20

I have a button which calls a modal box to fade into the screen saying a value posted from the button then fade off, this works fine using jquery, but I also want on the same click for value sent from the button to be posted to a php function, that to run and the modal box to still fade in and out.

I only have this to let my site know what js to use:

 <script src="//ajax.googleapis.com/ajax/libs/jquery/1.10.2/jquery.min.js" ></script>

I'm still new so sorry for a rookie question, but will that allow ajax to run, or is it only for jquery?
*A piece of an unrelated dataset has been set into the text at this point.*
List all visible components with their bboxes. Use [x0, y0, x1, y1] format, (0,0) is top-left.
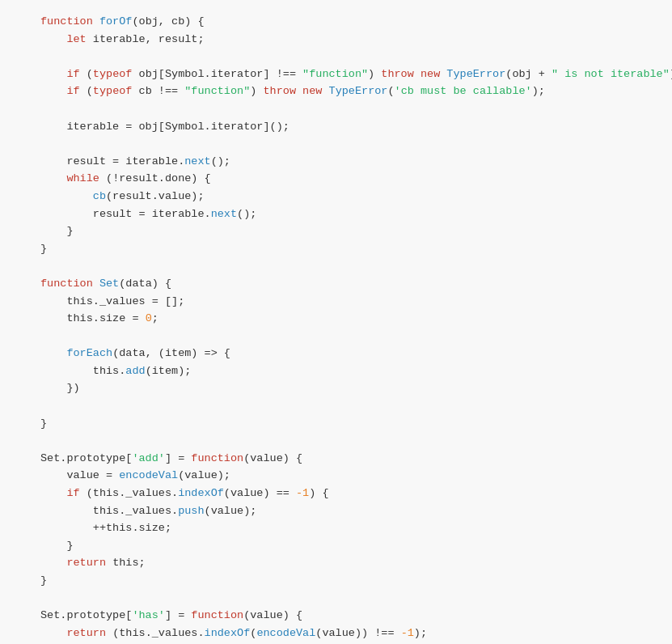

The current script I'm trying is: (Edited to be correctly formed, based on replies, but now nothing happens at all)

<script>
$('button').click(function() 
{

    var book_id = $(this).parent().data('id'),
    result = "Book #" + book_id + " has been reserved.";

    $.ajax
    ({ 
        url: 'reservebook.php',
        data: "book_id="+book_id,
        type: 'post',
        success: function()
        {
            $('.modal-box').text(result).fadeIn(700, function() 
            {
                setTimeout(function() 
                {
                    $('.modal-box').fadeOut();
                }, 2000);
            });
        }
    });
});
</script>

Though with this the modal box doesn't even happen.

The php is, resersebook.php:

<?php

session_start();

$conn = mysql_connect('localhost', 'root', '');
        mysql_select_db('library', $conn);

    if(isset($_POST['jqbookID']))
    {
        $bookID = $_POST['jqbookID'];

        mysql_query("INSERT INTO borrowing (UserID, BookID, Returned) VALUES ('".$_SESSION['userID']."', '".$bookID."', '3')", $conn);
    }

?>

and to be thorough, the button is:

<div class= "obutton feature2" data-id="<?php echo $bookID;?>"><button>Reserve Book</button></div>

I'm new to this and I've looked at dozens of other similar questions on here, which is how I got my current script, but it just doesn't work.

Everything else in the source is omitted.